Le nom de domaine litigieux reproduit les éléments verbaux des marques NATIXIS, avec l’adjonction du terme “bank”. Dans des décisions précédentes, les commissions administratives ont déjà retenu à plusieurs reprises que l’adjonction d’autres termes à la marque d’un requérant ne suffit pas à écarter la similitude pouvant prêter à confusion lorsque la marque du requérant est reconnaissable ou entièrement incorporée dans le nom de domaine (Synthèse de l’OMPI, version 3.0, sections 1.7 et 1.8; Natixis v. Kenny Classic Case, Litige OMPI No. D2021-3497; Natixis v. Satheesh Mani, Sri Angala Parameshwari Enterprise, Litige OMPI No. D2018-0726). En l’espèce, la marque NATIXIS est parfaitement reconnaissable et entièrement incorporée dans le nom de domaine litigieux.
De plus, l’ajout de l’extension générique de premier niveau “.online” au nom de domaine litigieux ne constitue pas un élément de nature à éviter une similitude pouvant prêter à confusion aux fins des Principes directeurs (Synthèse de l’OMPI, version 3.0, section 1.11).
Par conséquent, la Commission administrative considère que le nom de domaine litigieux est similaire au point de prêter à confusion aux marques NATIXIS du Requérant, et la condition posée par le paragraphe 4(a)(i) des Principes directeurs est donc satisfaite.
B. Droits ou intérêts légitimes
Le paragraphe 4(c) des Principes directeurs dispose que la preuve des droits du défendeur sur le nom de domaine litigieux ou de son intérêt légitime qui s’y attache aux fins du paragraphe 4(a)(ii) peut être constituée, en particulier, par l’une des circonstances ci-après :
i) avant d’avoir eu connaissance du litige, le défendeur a utilisé le nom de domaine ou un nom correspondant au nom de domaine en relation avec une offre de bonne foi de produits ou de services, ou fait des préparatifs sérieux à cet effet;
page 4
ii) le défendeur est connu sous le nom de domaine considéré, même sans avoir acquis de droits sur une marque de produits ou de services; ou
iii) le défendeur fait un usage non commercial légitime ou un usage loyal du nom de domaine sans intention de détourner à des fins lucratives les consommateurs en créant une confusion ni de ternir la marque de produits ou de services en cause.
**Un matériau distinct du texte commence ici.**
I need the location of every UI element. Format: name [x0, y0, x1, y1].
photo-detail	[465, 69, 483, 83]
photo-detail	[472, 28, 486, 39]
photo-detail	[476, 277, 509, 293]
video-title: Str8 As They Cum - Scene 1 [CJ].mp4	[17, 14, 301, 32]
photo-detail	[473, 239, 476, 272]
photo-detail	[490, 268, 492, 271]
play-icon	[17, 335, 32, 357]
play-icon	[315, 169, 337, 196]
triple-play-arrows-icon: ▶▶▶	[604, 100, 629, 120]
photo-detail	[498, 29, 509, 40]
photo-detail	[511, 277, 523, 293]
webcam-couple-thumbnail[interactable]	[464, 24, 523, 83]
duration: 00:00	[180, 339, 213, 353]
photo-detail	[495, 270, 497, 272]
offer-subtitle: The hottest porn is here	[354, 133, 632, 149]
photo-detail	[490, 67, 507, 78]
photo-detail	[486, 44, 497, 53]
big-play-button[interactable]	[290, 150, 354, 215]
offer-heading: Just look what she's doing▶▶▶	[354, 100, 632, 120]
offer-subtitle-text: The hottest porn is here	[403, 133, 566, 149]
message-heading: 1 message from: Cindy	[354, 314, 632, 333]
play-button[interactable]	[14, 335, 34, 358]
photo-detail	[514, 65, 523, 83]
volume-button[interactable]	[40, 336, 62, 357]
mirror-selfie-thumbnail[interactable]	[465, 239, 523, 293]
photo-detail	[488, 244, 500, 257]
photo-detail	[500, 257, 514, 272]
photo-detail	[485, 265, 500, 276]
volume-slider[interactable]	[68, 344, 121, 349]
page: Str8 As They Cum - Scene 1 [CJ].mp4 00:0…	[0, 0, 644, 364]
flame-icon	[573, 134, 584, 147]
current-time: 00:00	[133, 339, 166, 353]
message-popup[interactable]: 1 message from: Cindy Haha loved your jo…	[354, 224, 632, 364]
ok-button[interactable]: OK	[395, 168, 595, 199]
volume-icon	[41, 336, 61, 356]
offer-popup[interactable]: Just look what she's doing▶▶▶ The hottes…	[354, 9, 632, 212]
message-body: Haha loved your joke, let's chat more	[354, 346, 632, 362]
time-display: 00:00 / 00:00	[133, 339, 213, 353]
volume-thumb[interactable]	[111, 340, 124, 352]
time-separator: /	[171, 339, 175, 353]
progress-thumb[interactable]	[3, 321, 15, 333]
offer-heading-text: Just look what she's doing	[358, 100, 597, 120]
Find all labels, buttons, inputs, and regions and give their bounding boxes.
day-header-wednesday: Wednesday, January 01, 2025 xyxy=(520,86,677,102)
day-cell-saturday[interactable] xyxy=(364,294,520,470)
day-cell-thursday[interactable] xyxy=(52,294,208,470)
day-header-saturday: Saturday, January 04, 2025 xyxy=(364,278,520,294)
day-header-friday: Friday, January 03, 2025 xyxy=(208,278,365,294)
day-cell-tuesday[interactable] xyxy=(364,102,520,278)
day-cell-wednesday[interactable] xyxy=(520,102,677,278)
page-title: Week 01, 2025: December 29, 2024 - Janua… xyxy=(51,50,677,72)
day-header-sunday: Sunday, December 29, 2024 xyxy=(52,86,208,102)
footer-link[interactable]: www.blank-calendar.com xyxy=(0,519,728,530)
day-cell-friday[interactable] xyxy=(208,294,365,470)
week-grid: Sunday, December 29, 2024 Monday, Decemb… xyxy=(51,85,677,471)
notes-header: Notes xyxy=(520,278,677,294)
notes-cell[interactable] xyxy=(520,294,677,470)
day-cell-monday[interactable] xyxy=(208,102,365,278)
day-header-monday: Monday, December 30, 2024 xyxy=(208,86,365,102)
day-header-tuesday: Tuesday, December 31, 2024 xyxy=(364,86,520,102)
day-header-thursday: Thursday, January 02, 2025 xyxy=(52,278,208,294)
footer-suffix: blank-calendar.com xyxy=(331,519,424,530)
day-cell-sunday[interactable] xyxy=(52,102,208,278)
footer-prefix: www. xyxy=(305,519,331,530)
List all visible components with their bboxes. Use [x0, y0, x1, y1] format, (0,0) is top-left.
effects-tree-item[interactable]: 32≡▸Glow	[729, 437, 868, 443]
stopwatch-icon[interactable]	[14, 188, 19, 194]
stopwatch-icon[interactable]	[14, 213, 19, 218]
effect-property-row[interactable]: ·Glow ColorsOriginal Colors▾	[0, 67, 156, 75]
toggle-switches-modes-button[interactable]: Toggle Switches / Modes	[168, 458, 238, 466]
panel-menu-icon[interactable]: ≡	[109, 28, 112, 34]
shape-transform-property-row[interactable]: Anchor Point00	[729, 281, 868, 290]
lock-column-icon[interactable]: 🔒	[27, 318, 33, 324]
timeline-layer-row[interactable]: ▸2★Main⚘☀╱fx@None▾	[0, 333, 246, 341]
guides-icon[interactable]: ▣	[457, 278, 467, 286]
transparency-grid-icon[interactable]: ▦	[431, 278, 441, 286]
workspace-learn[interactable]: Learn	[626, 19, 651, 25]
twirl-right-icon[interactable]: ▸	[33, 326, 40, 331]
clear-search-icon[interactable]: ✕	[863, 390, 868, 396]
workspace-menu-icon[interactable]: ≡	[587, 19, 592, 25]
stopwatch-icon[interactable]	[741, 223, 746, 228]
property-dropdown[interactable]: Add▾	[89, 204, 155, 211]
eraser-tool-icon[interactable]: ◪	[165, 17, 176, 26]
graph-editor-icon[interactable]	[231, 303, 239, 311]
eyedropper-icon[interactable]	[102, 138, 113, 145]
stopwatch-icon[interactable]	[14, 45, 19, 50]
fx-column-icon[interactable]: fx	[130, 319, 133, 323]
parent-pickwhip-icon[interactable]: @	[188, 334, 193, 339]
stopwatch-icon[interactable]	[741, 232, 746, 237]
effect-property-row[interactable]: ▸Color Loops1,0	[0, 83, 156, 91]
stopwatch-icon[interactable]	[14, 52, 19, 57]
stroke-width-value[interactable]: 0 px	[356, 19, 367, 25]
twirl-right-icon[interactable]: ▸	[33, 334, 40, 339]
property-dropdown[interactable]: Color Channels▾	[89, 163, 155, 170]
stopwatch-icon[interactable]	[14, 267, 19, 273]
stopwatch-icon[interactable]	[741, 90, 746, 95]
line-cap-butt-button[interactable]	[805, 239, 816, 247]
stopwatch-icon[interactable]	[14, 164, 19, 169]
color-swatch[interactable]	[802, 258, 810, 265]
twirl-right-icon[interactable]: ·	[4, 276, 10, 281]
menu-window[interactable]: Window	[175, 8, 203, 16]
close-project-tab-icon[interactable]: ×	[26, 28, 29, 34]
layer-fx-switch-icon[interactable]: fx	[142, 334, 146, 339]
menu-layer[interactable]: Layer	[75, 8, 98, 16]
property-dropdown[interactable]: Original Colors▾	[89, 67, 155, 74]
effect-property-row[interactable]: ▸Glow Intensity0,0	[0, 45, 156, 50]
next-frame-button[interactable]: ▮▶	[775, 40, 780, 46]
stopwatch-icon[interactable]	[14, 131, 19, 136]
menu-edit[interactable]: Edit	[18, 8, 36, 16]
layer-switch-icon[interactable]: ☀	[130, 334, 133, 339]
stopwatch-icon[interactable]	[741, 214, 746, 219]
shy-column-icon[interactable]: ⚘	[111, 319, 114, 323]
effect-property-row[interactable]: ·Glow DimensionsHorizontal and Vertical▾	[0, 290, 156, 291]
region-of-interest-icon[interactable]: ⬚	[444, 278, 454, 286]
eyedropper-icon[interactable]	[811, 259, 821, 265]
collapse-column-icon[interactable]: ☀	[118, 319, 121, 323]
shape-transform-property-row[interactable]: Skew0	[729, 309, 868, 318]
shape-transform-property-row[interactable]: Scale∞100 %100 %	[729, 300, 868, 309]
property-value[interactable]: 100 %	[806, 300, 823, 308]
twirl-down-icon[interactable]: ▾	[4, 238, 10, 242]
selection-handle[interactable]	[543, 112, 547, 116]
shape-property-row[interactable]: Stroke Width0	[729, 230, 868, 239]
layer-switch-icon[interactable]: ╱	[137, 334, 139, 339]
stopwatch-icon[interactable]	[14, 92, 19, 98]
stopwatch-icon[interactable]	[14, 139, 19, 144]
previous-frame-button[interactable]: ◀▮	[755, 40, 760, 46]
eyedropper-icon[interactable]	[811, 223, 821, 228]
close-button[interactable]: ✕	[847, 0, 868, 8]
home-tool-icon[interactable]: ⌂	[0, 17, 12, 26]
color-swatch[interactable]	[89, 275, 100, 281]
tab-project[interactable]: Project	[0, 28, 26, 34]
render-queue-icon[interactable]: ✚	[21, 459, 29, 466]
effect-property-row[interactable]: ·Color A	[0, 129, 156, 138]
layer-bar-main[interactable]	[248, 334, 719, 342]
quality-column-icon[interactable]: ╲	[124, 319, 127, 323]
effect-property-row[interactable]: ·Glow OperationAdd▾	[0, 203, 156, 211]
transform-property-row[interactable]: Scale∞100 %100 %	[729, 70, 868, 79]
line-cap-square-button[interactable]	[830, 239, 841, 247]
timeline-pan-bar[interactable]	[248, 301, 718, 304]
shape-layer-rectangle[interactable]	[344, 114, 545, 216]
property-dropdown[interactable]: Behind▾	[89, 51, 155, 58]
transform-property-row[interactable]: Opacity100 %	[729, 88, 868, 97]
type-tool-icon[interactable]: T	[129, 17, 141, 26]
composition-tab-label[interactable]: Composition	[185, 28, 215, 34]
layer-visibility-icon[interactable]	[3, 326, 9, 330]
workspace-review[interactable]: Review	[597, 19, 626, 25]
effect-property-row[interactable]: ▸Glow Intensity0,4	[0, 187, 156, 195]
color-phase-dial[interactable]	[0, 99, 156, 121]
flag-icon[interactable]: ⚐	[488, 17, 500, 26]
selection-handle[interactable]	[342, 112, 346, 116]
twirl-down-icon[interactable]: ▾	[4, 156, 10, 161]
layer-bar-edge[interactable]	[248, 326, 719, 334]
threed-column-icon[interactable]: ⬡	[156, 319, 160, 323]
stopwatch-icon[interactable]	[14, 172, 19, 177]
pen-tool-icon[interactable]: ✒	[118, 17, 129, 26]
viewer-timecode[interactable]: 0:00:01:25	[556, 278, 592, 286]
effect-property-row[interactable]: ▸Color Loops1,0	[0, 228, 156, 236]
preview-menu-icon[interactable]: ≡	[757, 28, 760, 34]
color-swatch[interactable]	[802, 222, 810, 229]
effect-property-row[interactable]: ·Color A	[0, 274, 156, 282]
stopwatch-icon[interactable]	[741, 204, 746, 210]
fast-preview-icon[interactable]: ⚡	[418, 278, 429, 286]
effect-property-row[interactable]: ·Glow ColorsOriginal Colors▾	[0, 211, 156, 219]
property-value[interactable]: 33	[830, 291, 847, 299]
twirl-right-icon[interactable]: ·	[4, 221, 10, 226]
Lorsque le Requérant établit prima facie que le Défendeur n’a ni droit ni intérêt légitime sur le nom de domaine litigieux, la charge de la preuve de cet élément est renversée et c’est au Défendeur d’apporter des preuves pertinentes démontrant un droit ou intérêt légitime sur le nom de domaine litigieux. Si le Défendeur n’apporte pas de telles preuves pertinentes, le Requérant est réputé avoir satisfait au deuxième élément (Synthèse de l’OMPI, version 3.0, section 2.1).
Le Requérant soutient prima facie que le Défendeur n’est pas connu sous le nom de domaine litigieux et n’est pas titulaire de marques ou autres droits non enregistrés lui conférant un droit sur le nom de domaine litigieux. Le Requérant soutient également prima facie que le Défendeur n’entretient aucune relation commerciale avec le Requérant ni n’a obtenu une quelconque autorisation d’utiliser les marques du Requérant. Enfin, le Requérant souligne que le nom de domaine n’est pas actif et dirige les internautes vers une page d’erreur – démontrant ainsi prima facie que le Défendeur n’utilise pas le nom de domaine litigieux en relation avec une offre de produits ou de services de bonne foi.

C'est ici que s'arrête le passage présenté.